→ **Goal of the exercise**
Tally every line of the entries that contains the string "button", then reply with only that number.

—————

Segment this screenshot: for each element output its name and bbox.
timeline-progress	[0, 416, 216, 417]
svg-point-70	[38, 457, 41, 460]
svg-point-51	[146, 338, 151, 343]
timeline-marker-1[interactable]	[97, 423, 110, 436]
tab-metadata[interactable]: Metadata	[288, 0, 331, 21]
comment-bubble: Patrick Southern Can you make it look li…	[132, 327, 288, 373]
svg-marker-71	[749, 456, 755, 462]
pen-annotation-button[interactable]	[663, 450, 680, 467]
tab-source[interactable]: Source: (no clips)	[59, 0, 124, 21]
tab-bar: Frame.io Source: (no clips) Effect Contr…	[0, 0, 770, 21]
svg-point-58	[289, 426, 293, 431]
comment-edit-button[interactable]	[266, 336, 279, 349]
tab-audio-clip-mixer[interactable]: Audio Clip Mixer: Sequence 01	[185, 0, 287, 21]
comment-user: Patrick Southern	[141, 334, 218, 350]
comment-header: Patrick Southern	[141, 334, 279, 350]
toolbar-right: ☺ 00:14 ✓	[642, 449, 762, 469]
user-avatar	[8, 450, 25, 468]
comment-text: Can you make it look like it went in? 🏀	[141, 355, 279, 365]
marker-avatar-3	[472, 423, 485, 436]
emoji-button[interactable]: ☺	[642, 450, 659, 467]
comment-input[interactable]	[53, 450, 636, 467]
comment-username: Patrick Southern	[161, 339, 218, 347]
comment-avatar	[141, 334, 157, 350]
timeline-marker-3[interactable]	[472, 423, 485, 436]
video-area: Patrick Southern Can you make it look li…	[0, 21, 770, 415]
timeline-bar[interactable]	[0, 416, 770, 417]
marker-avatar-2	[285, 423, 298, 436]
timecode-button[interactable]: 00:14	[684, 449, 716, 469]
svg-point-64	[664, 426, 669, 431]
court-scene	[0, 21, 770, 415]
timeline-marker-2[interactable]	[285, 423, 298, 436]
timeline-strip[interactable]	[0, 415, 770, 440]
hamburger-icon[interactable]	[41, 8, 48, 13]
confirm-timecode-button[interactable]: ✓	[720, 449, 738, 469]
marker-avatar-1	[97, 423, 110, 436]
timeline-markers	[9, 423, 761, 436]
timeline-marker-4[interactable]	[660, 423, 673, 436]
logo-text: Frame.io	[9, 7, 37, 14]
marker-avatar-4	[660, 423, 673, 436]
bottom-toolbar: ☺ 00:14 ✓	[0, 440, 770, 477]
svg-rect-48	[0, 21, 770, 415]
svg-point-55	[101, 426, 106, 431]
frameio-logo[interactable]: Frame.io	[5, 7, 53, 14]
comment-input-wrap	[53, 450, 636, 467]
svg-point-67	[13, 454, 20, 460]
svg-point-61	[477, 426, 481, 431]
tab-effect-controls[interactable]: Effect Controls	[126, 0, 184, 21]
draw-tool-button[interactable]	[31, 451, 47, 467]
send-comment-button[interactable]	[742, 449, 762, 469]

—————

→ **Written solution**
7